What the task requires:
Say how many lines of the records include the string "minutes". Nothing else belongs in the answer.

Records supplied:
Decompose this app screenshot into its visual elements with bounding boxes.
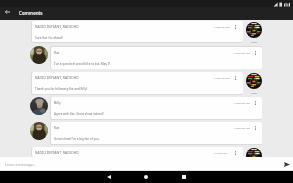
staticText: Sure Kat. Go ahead!: [35, 36, 63, 40]
button[interactable]: Host profile photo: [246, 22, 262, 38]
staticText: 5 minutes ago: [214, 25, 231, 28]
button[interactable]: RADIO DEFIANT, RADIOHD: [32, 21, 243, 42]
staticText: 5 minutes ago: [234, 126, 251, 129]
staticText: 5 minutes ago: [234, 101, 251, 104]
staticText: HOST: [251, 91, 258, 94]
button[interactable]: More options: [251, 124, 259, 131]
button[interactable]: More options: [231, 74, 239, 81]
staticText: Kat: [54, 50, 60, 55]
button[interactable]: More options: [251, 99, 259, 106]
staticText: RADIO DEFIANT, RADIOHD: [35, 24, 79, 29]
button[interactable]: Host profile photo: [246, 148, 262, 164]
button[interactable]: RADIO DEFIANT, RADIOHD: [32, 72, 243, 94]
button[interactable]: Profile photo: [30, 46, 48, 64]
button[interactable]: Profile photo: [30, 97, 48, 115]
button[interactable]: More options: [231, 23, 239, 30]
staticText: Comments: [19, 10, 43, 16]
staticText: Leave a message...: [5, 162, 36, 167]
staticText: Agree with Kat. Great show indeed!: [54, 112, 104, 116]
staticText: Kat: [54, 125, 60, 130]
button[interactable]: More options: [231, 149, 239, 156]
staticText: RADIO DEFIANT, RADIOHD: [35, 75, 79, 80]
button[interactable]: More options: [251, 49, 259, 56]
button[interactable]: Home: [136, 171, 156, 183]
staticText: 19 days ago: [214, 151, 228, 154]
staticText: Great show! I'm a big fan of you.: [54, 137, 100, 141]
button[interactable]: Back: [99, 171, 119, 183]
staticText: 5 minutes ago: [214, 76, 231, 79]
button[interactable]: Profile photo: [30, 122, 48, 140]
staticText: HOST: [251, 40, 258, 43]
staticText: Billy: [54, 100, 61, 105]
button[interactable]: RADIO DEFIANT, RADIOHD: [32, 147, 243, 157]
button[interactable]: Billy: [51, 97, 262, 119]
button[interactable]: Recent apps: [174, 171, 194, 183]
button[interactable]: Send message: [281, 158, 292, 170]
button[interactable]: Kat: [51, 47, 262, 69]
button[interactable]: Kat: [51, 122, 262, 144]
staticText: I've a question! would like to ask. May …: [54, 62, 111, 66]
button[interactable]: Navigate back: [1, 6, 13, 18]
staticText: Thank you for following Kat and Billy!: [35, 87, 88, 91]
button[interactable]: Host profile photo: [246, 73, 262, 89]
staticText: 5 minutes ago: [234, 51, 251, 54]
staticText: RADIO DEFIANT, RADIOHD: [35, 150, 79, 155]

Task response:
5